(Task inputs Opens)

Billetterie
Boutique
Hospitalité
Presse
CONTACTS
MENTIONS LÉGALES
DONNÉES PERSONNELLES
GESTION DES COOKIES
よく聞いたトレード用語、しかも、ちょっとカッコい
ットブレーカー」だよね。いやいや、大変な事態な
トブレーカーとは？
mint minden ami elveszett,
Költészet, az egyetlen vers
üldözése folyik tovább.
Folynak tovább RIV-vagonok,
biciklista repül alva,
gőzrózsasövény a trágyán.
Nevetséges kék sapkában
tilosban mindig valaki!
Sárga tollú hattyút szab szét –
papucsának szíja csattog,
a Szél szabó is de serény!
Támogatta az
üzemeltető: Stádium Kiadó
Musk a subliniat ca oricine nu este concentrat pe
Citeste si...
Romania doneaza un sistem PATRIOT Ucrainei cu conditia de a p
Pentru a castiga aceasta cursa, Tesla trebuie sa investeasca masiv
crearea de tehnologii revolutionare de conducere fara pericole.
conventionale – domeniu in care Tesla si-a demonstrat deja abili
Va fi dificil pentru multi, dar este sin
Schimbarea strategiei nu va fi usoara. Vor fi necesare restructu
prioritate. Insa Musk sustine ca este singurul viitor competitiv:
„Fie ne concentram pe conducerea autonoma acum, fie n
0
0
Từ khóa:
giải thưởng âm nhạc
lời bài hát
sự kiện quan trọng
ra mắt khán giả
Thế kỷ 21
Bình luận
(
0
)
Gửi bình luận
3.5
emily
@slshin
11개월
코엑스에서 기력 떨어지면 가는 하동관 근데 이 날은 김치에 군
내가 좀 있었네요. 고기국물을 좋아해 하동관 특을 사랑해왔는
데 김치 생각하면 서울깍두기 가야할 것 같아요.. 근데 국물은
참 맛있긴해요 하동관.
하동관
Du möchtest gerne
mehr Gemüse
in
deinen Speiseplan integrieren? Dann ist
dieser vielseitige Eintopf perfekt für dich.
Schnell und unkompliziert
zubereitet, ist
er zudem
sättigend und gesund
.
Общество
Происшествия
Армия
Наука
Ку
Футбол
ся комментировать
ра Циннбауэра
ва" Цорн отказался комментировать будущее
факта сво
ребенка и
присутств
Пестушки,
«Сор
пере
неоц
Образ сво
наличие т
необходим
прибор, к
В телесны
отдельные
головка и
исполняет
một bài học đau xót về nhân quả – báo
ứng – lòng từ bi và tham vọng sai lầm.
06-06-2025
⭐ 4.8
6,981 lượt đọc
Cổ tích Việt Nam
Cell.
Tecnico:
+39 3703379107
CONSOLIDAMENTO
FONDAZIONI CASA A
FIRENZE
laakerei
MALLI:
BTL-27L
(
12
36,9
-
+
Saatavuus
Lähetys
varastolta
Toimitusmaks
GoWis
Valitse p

(Task inputs Closes)

Assignment:
Say how many lines in the records contain the string "комментировать". No other text is needed.

Output:
2